1.1 Inhalt und Zweck der Vorschrift
Rz. 1
Die Vorschrift regelt die Leistungskommission bei sonstigen Leistungen, die unter Einschaltung eines Unternehmers über ein Telekommunikationsnetz, eine Schnittstelle oder ein Portal erbracht werden. Wird ein Unternehmer bei der Erbringung einer sonstigen Leistung unter Nutzung der erfassten Medien eingeschaltet, könnte im Verhältnis zwischen ihm, dem Anbieter sowie dem Abnehmer zweifelhaft sein, zwischen welchen Personen der Austausch sonstiger Leistungen erfolgt. Für diese Fälle enthält die Regelung von § 3 Abs. 11a UStG die gesetzliche Vermutung der Leistungskommission. Sie dient dem primären Zweck, den für die Besteuerung maßgeblichen leistenden Unternehmer zu bestimmen. Darüber hinaus erfüllt sie sekundär auch eine Ordnungsfunktion und ist Steuervermeidungsvorschrift.

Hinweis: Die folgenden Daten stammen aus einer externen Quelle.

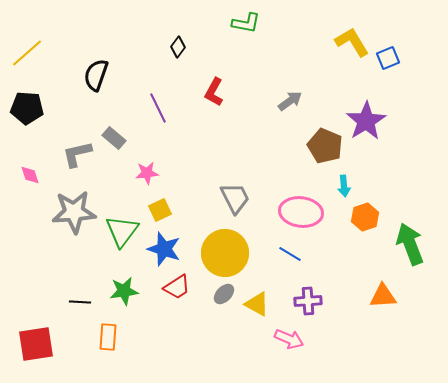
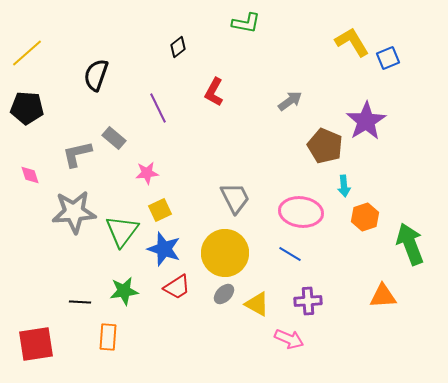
black diamond: rotated 15 degrees clockwise
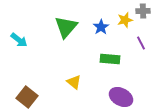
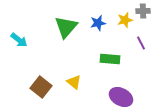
blue star: moved 3 px left, 4 px up; rotated 21 degrees clockwise
brown square: moved 14 px right, 10 px up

Die Regelung richtet sich unmittelbar an den eingeschalteten Unternehmer als Normadressaten, mittelbar jedoch auch an den die sonstige Leistung bereitstellenden Anbieter sowie an deren Abnehmer. Der eingeschaltete Unternehmer stellt bei der Erbringung der sonstigen Leistung das Telekommunikationsnetz, eine Schnittstelle oder ein Portal bereit und ist damit im umsatzsteuerlichen Sinne der Kommissionär. Der Anbieter ist der die sonstige Leistung Bereitstellende und damit im umsatzsteuerlichen Sinne der Kommittent. Der Abnehmer ist die Person, an die die sonstige Leistung erbracht wird.
Rz. 2
Die durch Gesetz v. 25.7.2014 mWv 1.1.2015 eingefügte Regelung basiert auf Art. 9a MwStVO, der seit dem 1.1.2015 unmittelbar in jedem EU-Mitgliedstaat gilt und eine Anpassung der nationalen Vorschriften erforderte. Mit dem Inkrafttreten wurde gleichzeitig die bis dahin geltende Branchenvorschrift von § 45h Abs. 4 Telekommunikationsgesetz (TKG) aufgehoben und in § 3 Abs. 11a UStG integriert. Damit ist die zuvor außerhalb des UStG enthaltene Branchenregelung entfallen und systematisch zutreffend in das UStG integriert worden.
1.2 Normenstruktur
Rz. 3
Die Vorschrift setzt sich aus positiven und negativen Tatbestandsmerkmalen zusammen. Zunächst werden durch S. 1 die Anwendungsvoraussetzungen der gesetzlich vermuteten Leistungskommission als positive Tatbestandsmerkmale genannt. Hieran schließen sich die Ausnahmen und Gegenausnahmen der gesetzlichen Vermutung in den S. 2 bis 5 mit negativen Tatbestandsmerkmalen an. Das in der Norm damit enthaltene Regel-Ausnahme-Prinzip lässt zugleich auf die Verteilung der objektiven Beweislast schließen. Danach ist von der Leistungskommission auszugehen, wenn die Voraussetzungen von S. 1 erfüllt sind. Will sich eine an der Leistungskommission beteiligte Partei auf eine Ausnahme nach den S. 2 bis 5 berufen, muss sie den Nachweis hierfür erbringen; anderenfalls greift die gesetzliche Vermutung weiterhin ein.
Rz. 4
Das Verhältnis von § 3 Abs. 11a UStG zum vorausgehenden Abs. 11, der die allgemeine Leistungskommission regelt, ist nicht Gesetzesspezialität, sondern eine Erweiterung des Anwendungsbereichs der Leistungskommission auf die von Abs. 11a S. 1 erfassten Fälle. Hinsichtlich der Rechtsfolgen wird deshalb auf die in § 3 Abs. 11 UStG bereits vorhandenen Regelungen (Fiktion der Leistungskommission) verwiesen. Unterschiede bestehen aber bei der Widerlegbarkeit der Fiktion. Während die gesetzliche Vermutung der allgemeinen Leistungskommission nach Abs. 11 unwiderlegbar ist, kann die sich aus § 3 Abs. 11a UStG ergebende Vermutung unter den abschließend geregelten Voraussetzungen der S. 2 bis 5 widerlegt werden.